I'm not an intensive user of this Ensemble library. I frequently prefer 
to use my own definitions according to the problem I want to solve.
Remember that doing "set theoretical" proof in Coq is not always the 
easiest way.

However I have a script to solve your first question. (Inhabited A Car) 
is an inductive with only one constructor. It a synonym to (exists x:A, 
In x Car).

Require Export Partial_Order.
Require Export Arith.

Definition all_nat : Ensemble nat := fun _ => True.

Lemma all_nat_inhabited : Inhabited nat all_nat.
Proof.
  exists 0.
  unfold In, all_nat; trivial.
Qed.

Lemma nat_le_order : Order nat le.
Proof.
  split.
  exact le_refl.
  exact le_trans.
  exact le_antisym.
Qed.

Definition all_nat_le_PO : PO nat :=
  Definition_of_PO
    nat
    all_nat
    le
    all_nat_inhabited
    nat_le_order.



Frederic Peschanski wrote :

> I can prove easily that (nat,le) as O as bottom, but I cannot prove
> that it has no top (i.e ~(porder_top nat le) )

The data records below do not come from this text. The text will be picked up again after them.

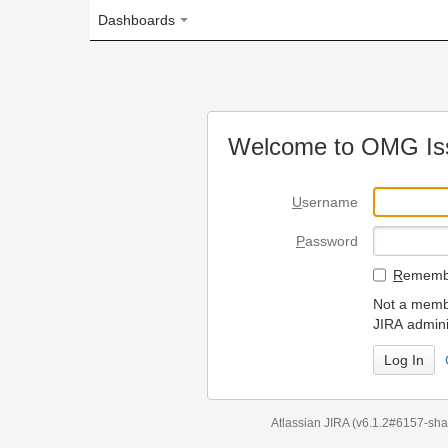
Dashboards
Welcome to OMG Issue Trac
U
sername
P
assword
R
emember my login on
Not a member? To request
JIRA administrators.
Can't access 
Atlassian JIRA
(v6.1.2#6157-
sha1:98c7292
)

Concerning this second question, an induction is sufficient to prove 
what you want.

Require Export Relations_1.
Require Export Omega.

Section po.

Variable A : Type.
Variable R : Relation A.
Definition porder_bottom : Prop :=
exists bottom : A, forall x : A, (R bottom x).
Definition porder_top : Prop :=
exists top : A, forall x : A, (R x top).

End po.

Lemma no_top_aux : forall n,
  ~ (forall x : nat, x <= n).
Proof.
  induction n; intro.
  generalize (H 1); omega.
  elim IHn; intros.
  generalize (H (S x)); omega.
Qed.

Theorem no_top :  ~(porder_top nat le).
Proof.
  intros (top,Htop).
  elim no_top_aux with top; assumption.
Qed.



Hope this helps,

David.